5.             Most of the naturally occurring EAs contain a tetracyclic ergoline ring system (Figure 1) consisting of four fused rings with the N6 position carrying a methyl group, and a double bond at either C8,9 or at C9,10 (EFSA, 2012). There are 80 different naturally occurring EAs (Schiff, 2006). Based on their occurrence and the available toxicological data, the European Food Safety Authority (EFSA) considered six EAs in their risk assessment in 2005, namely ergotamine, ergocornine, α-ergocryptine, ergosine, ergocristine (peptide ergot alkaloids) and ergometrine (a lysergic acid amide). For Δ9,10-ergolenes the asymmetric centre at C8 (Figure 1) gives rise to two epimers, with a double bond at C9/10, β-Δ9,10-ergolenes (suffix -ine) and α-Δ9,10-isoergolenes (suffix -inine). While the -inine forms of EAs are considered biologically inactive, interconversion occurs frequently and hence EFSA included both forms of EAs (-ine and inine) in their assessment (EFSA, 2005, Tasker and Wipf, 2021).

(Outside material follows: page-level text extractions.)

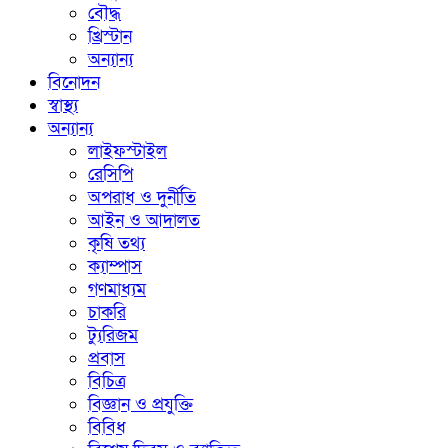
বৌদ্ধ
খ্রিস্টান
অন্যান্য
বিনোদন
স্বাস্থ্য
অন্যান্য
লাইফস্টাইল
রেসিপি
অপরাধ ও দুর্নীতি
আইন ও আদালত
কৃষি তথ্য
ক্যাম্পাস
গণমাধ্যম
চাকরি
ট্যুরিজম
প্রবাস
বিচিত্র
বিজ্ঞান ও প্রযুক্তি
বিবিধ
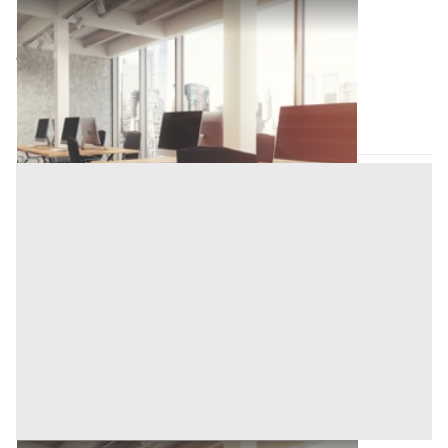
Ufficio all'asta a Padova
Offerta minima
60.000 €
45.000 €
Piove di Sacco
(Padova)
Codice asta:
AI3152422
Asta chiusa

Figure 1: Ergoline ring system including numbering and assignment of ring (EFSA, 2012). The figure is shown in black line and text. The figure is shown as 4 hexagons with letters and numbers in and around it.

Figure 1: Ergoline ring system including numbering and assignment of ring (EFSA, 2012).

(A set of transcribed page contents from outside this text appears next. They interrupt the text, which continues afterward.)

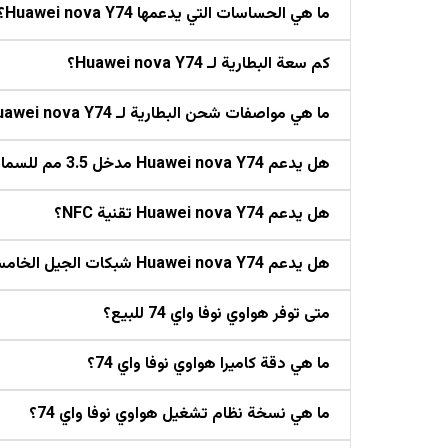
ما هي الحساسات التي يدعمها Huawei nova Y74؟
كم سعة البطارية لـ Huawei nova Y74؟
ما هي مواصفات شحن البطارية لـ Huawei nova Y74؟
هل يدعم Huawei nova Y74 مدخل 3.5 مم للسماعات؟
هل يدعم Huawei nova Y74 تقنية NFC؟
هل يدعم Huawei nova Y74 شبكات الجيل الخامس 5G؟
متى توفر هواوي نوفا واي 74 للبيع؟
ما هي دقة كاميرا هواوي نوفا واي 74؟
ما هي نسخة نظام تشغيل هواوي نوفا واي 74؟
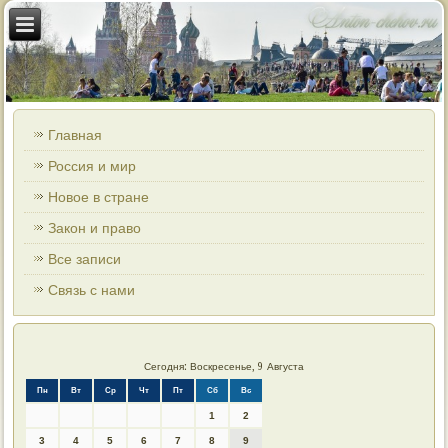
Главная
Россия и мир
Новое в стране
Закон и право
Все записи
Связь с нами
Сегодня: Воскресенье, 9 Августа
Пн
Вт
Ср
Чт
Пт
Сб
Вс
1
2
3
4
5
6
7
8
9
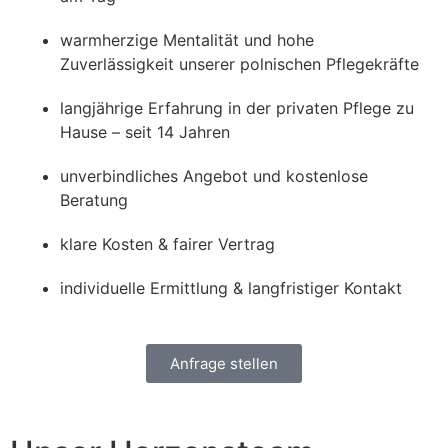
warmherzige Mentalität und hohe
Zuverlässigkeit unserer polnischen Pflegekräfte
langjährige Erfahrung in der privaten Pflege zu
Hause – seit 14 Jahren
unverbindliches Angebot und kostenlose
Beratung
klare Kosten & fairer Vertrag
individuelle Ermittlung & langfristiger Kontakt
Anfrage stellen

6.             A number of derivatives of EAs have been developed for use (or potential use) as pharmacological agents. Bromocriptine is a synthetic ergoline derivate and is used in the treatment of Parkinson’s disease and pituitary tumours (Hardman et al., 2001). Lysergic acid diethylamide (LSD) is a semi-synthetic derivative of the EA-family, first produced in the 1950s. This illegal drug has worldwide recreational (ab)use and is known to cause psychoactive effects. Ergometrine is a derivate of lysergic acid (LA) used primarily in obstetrics.

7.             Other EAs considered in this evaluation were peptide alkaloids with a cyclized tripeptide as a substituent at C8 (EFSA, 2012, JECFA, 2023). The chemical structures of the most prevalent EAs are illustrated in Figure 2.

Chemical structures of lysergic acid and ergometrine and the chemical structures of the most prevalent EAs (JECFA, 2023). Figure 2 is shown in black and grey line and text and has 6 parts.

Figure 2: Chemical structures of the most prevalent EAs (JECFA, 2023).